───── INFORMATION PROVIDED

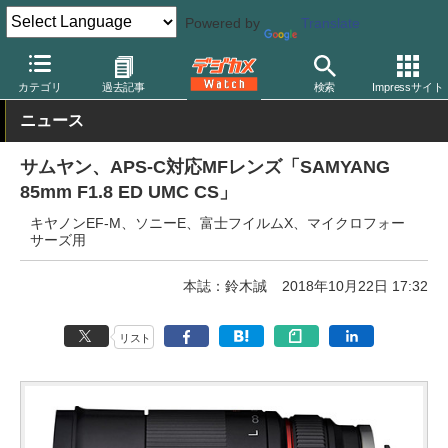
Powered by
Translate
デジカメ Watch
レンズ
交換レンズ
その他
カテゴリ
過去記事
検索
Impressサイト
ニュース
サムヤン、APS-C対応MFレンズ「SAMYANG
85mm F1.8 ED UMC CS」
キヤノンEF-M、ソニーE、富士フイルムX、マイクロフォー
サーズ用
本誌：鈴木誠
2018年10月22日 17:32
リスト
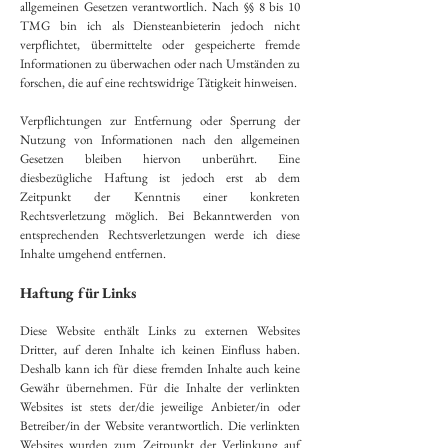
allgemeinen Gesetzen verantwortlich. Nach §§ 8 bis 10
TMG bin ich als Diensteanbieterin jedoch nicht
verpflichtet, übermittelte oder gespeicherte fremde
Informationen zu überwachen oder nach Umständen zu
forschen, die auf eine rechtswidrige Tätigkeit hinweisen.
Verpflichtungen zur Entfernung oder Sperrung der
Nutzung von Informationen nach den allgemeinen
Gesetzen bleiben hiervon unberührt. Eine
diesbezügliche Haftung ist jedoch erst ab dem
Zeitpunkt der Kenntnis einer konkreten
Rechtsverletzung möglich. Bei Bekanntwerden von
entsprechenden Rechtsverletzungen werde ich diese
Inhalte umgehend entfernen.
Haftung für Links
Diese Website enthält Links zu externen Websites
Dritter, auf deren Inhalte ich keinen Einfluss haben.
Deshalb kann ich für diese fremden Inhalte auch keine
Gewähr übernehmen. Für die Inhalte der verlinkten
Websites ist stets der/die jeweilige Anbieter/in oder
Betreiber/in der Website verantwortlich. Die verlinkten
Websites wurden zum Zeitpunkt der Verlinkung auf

──────────
───── INFORMATION PROVIDED

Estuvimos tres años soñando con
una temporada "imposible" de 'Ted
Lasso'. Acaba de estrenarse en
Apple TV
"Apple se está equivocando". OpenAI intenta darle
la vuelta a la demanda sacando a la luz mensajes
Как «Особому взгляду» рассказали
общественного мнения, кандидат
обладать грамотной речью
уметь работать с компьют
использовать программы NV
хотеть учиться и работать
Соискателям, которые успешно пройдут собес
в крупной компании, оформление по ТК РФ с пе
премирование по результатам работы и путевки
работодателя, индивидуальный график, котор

──────────

WHAT TO PRODUCE: Where a line of the entries holds the string "работать", include it in the count, and give only the final number.

SOLUTION TO THE PROBLEM: 2